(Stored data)
————————

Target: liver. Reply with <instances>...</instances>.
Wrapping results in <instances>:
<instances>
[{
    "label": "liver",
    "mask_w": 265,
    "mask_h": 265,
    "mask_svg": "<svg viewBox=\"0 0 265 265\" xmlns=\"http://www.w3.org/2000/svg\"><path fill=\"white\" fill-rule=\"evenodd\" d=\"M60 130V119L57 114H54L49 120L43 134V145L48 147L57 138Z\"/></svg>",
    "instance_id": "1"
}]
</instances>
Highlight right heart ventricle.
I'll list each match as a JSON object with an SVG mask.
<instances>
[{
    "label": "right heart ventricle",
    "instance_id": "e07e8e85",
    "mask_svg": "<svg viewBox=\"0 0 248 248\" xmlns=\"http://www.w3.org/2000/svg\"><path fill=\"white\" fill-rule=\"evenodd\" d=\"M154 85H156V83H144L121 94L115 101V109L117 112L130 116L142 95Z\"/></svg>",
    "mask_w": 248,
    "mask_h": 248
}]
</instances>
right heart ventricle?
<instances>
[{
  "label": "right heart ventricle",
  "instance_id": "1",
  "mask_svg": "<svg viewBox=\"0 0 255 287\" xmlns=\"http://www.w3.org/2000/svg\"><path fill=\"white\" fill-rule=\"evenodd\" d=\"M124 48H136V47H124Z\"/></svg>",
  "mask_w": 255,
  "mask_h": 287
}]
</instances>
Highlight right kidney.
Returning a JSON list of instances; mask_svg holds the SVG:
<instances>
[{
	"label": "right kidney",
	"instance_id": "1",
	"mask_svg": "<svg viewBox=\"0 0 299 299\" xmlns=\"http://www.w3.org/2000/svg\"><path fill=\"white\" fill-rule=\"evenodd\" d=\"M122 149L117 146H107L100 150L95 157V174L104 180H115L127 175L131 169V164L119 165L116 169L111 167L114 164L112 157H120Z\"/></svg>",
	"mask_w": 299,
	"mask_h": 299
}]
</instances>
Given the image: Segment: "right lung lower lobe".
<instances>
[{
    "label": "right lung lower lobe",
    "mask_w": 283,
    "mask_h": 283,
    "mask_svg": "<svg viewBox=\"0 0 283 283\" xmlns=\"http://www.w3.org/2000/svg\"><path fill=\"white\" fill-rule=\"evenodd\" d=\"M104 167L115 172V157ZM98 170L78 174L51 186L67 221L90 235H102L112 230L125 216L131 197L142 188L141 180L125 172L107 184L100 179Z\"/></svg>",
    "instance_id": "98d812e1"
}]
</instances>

————————

» To do: Check each line of the data above for the word "JSON" and copy the ones where it is found.

» Response to the exercise:
I'll list each match as a JSON object with an SVG mask.
Returning a JSON list of instances; mask_svg holds the SVG:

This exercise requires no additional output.